> **Your objective**: In the entries that follow, find the line containing "s réseaux sociaux" and the line containing "BOE 19.07.2026", then copy exactly everything from the first through the second except the pictures.

> **Exercise materials**:

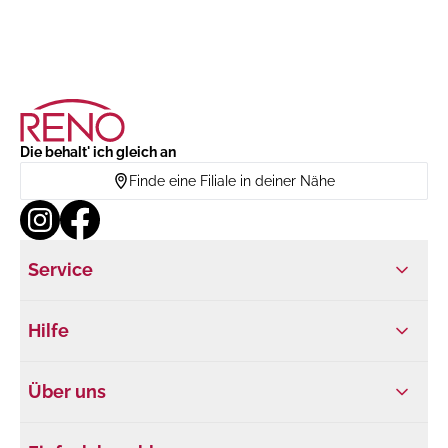
Die behalt' ich gleich an
Finde eine Filiale in deiner Nähe
Service
Hilfe
Über uns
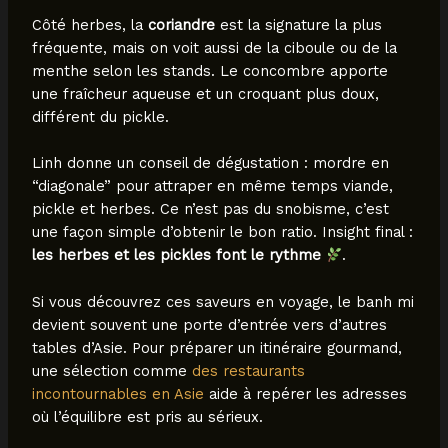
Côté herbes, la
coriandre
est la signature la plus
fréquente, mais on voit aussi de la ciboule ou de la
menthe selon les stands. Le concombre apporte
une fraîcheur aqueuse et un croquant plus doux,
différent du pickle.
Linh donne un conseil de dégustation : mordre en
“diagonale” pour attraper en même temps viande,
pickle et herbes. Ce n’est pas du snobisme, c’est
une façon simple d’obtenir le bon ratio. Insight final :
les herbes et les pickles font le rythme
.
Si vous découvrez ces saveurs en voyage, le banh mi
devient souvent une porte d’entrée vers d’autres
tables d’Asie. Pour préparer un itinéraire gourmand,
une sélection comme
des restaurants
incontournables en Asie
aide à repérer les adresses
où l’équilibre est pris au sérieux.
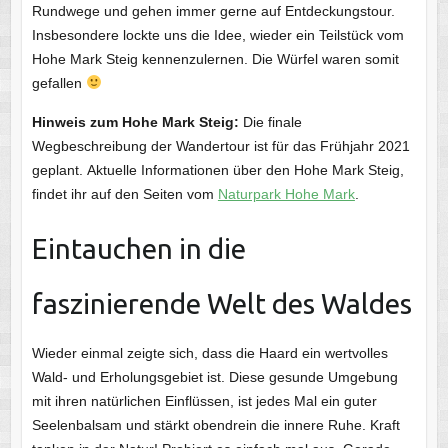
Rundwege und gehen immer gerne auf Entdeckungstour.
Insbesondere lockte uns die Idee, wieder ein Teilstück vom
Hohe Mark Steig kennenzulernen. Die Würfel waren somit
gefallen
Hinweis zum Hohe Mark Steig:
Die finale
Wegbeschreibung der Wandertour ist für das Frühjahr 2021
geplant. Aktuelle Informationen über den Hohe Mark Steig,
findet ihr auf den Seiten vom
Naturpark Hohe Mark
.
Eintauchen in die
faszinierende Welt des Waldes
Wieder einmal zeigte sich, dass die Haard ein wertvolles
Wald- und Erholungsgebiet ist. Diese gesunde Umgebung
mit ihren natürlichen Einflüssen, ist jedes Mal ein guter
Seelenbalsam und stärkt obendrein die innere Ruhe. Kraft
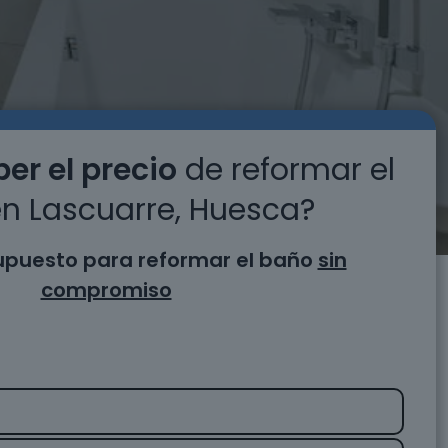
er el precio
de reformar el
n Lascuarre, Huesca?
supuesto para reformar el baño
sin
compromiso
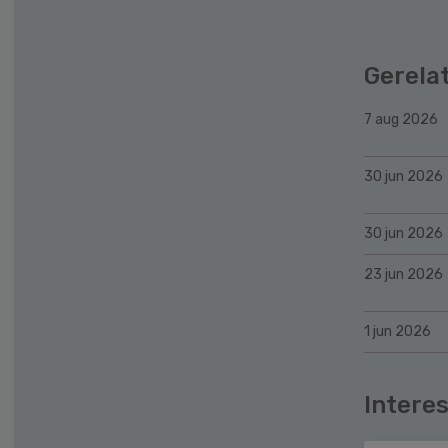
Gerela
7 aug 2026
30 jun 2026
30 jun 2026
23 jun 2026
1 jun 2026
Interes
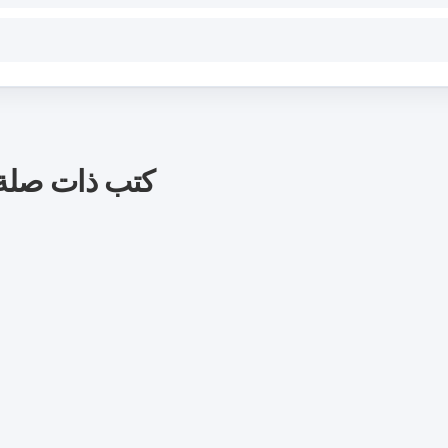
كتب ذات صلة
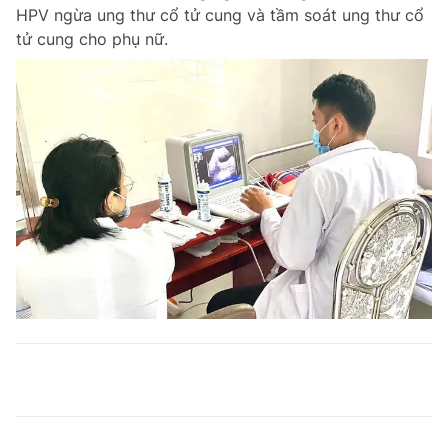
HPV ngừa ung thư cổ tử cung và tầm soát ung thư cổ
tử cung cho phụ nữ.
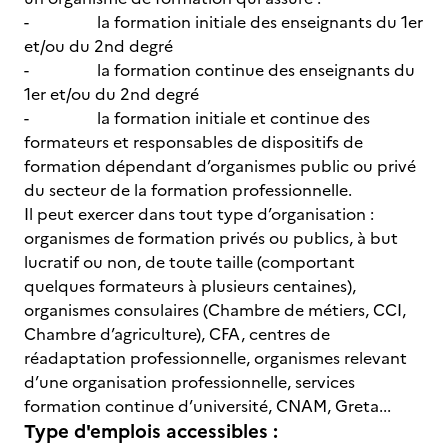
- la formation initiale des enseignants du 1er
et/ou du 2nd degré
- la formation continue des enseignants du
1er et/ou du 2nd degré
- la formation initiale et continue des
formateurs et responsables de dispositifs de
formation dépendant d’organismes public ou privé
du secteur de la formation professionnelle.
Il peut exercer dans tout type d’organisation :
organismes de formation privés ou publics, à but
lucratif ou non, de toute taille (comportant
quelques formateurs à plusieurs centaines),
organismes consulaires (Chambre de métiers, CCI,
Chambre d’agriculture), CFA, centres de
réadaptation professionnelle, organismes relevant
d’une organisation professionnelle, services
formation continue d’université, CNAM, Greta...
Type d'emplois accessibles :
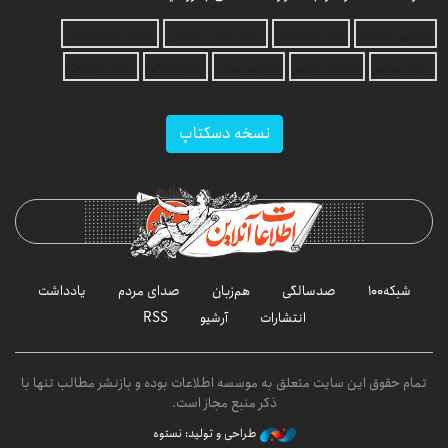
بازرسی جرثقیل
فرم ساز آنلاین
خرید مواد شیمیایی
امداد کرمان موتور
خرید یوسی
اقتصاد ایرانی
بهترین بروکر
ارز دیجیتال
بلیط اتوبوس
نسخه دسکتاپ
شبکه۱۰۰
صدسالگی
هم‌زبان
صدای مردم
یادداشت
انتشارات
آرشیو
RSS
تمام حقوق این سایت متعلق به موسسه اطلاعات بوده و بازنشر مطالب تنها با
ذکر منبع مجاز است.
طراحی و تولید: نستوه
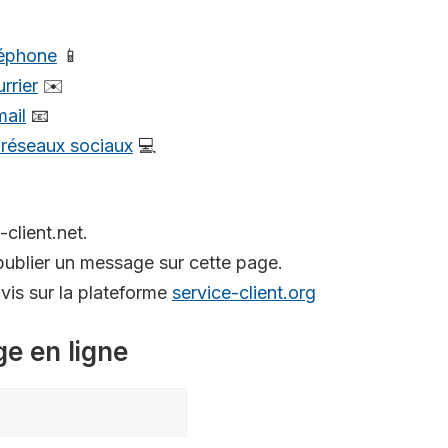
léphone
📱
rrier
✉️
mail
📧
s réseaux sociaux
💻
-client.net.
ublier un message sur cette page.
is sur la plateforme
service-client.org
ge en ligne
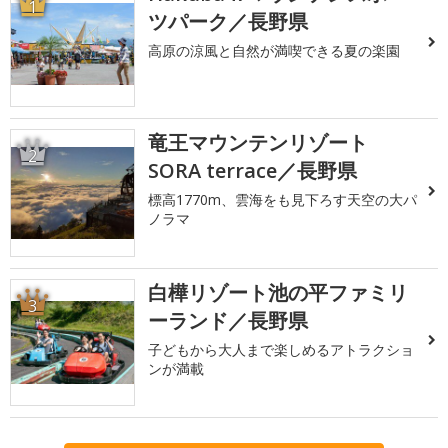
1
ツパーク／長野県
高原の涼風と自然が満喫できる夏の楽園
竜王マウンテンリゾート
2
SORA terrace／長野県
標高1770m、雲海をも見下ろす天空の大パ
ノラマ
白樺リゾート池の平ファミリ
3
ーランド／長野県
子どもから大人まで楽しめるアトラクショ
ンが満載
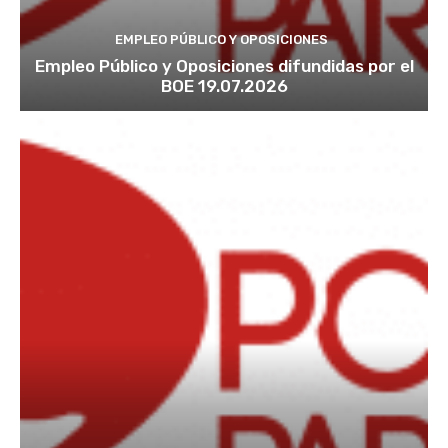
EMPLEO PÚBLICO Y OPOSICIONES
Empleo Público y Oposiciones difundidas por el
BOE 19.07.2026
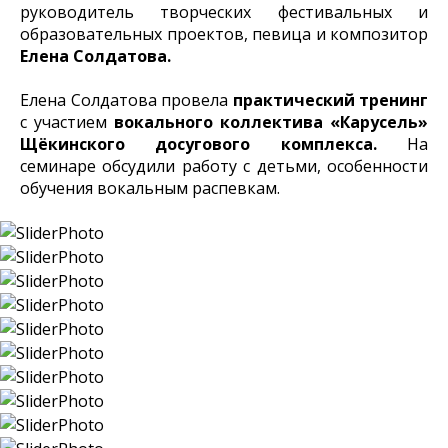
руководитель творческих фестивальных и
образовательных проектов, певица и композитор
Елена Солдатова.
Елена Солдатова провела
практический тренинг
с участием
вокального коллектива «Карусель»
Щёкинского досугового комплекса.
На
семинаре обсудили работу с детьми, особенности
обучения вокальным распевкам.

> **Task response**:
s réseaux sociaux
💻
-client.net.
ublier un message sur cette page.
is sur la plateforme
service-client.org
ge en ligne
1
ツパーク／長野県
高原の涼風と自然が満喫できる夏の楽園
竜王マウンテンリゾート
2
SORA terrace／長野県
標高1770m、雲海をも見下ろす天空の大パ
ノラマ
白樺リゾート池の平ファミリ
3
ーランド／長野県
子どもから大人まで楽しめるアトラクショ
ンが満載
EMPLEO PÚBLICO Y OPOSICIONES
Empleo Público y Oposiciones difundidas por el
BOE 19.07.2026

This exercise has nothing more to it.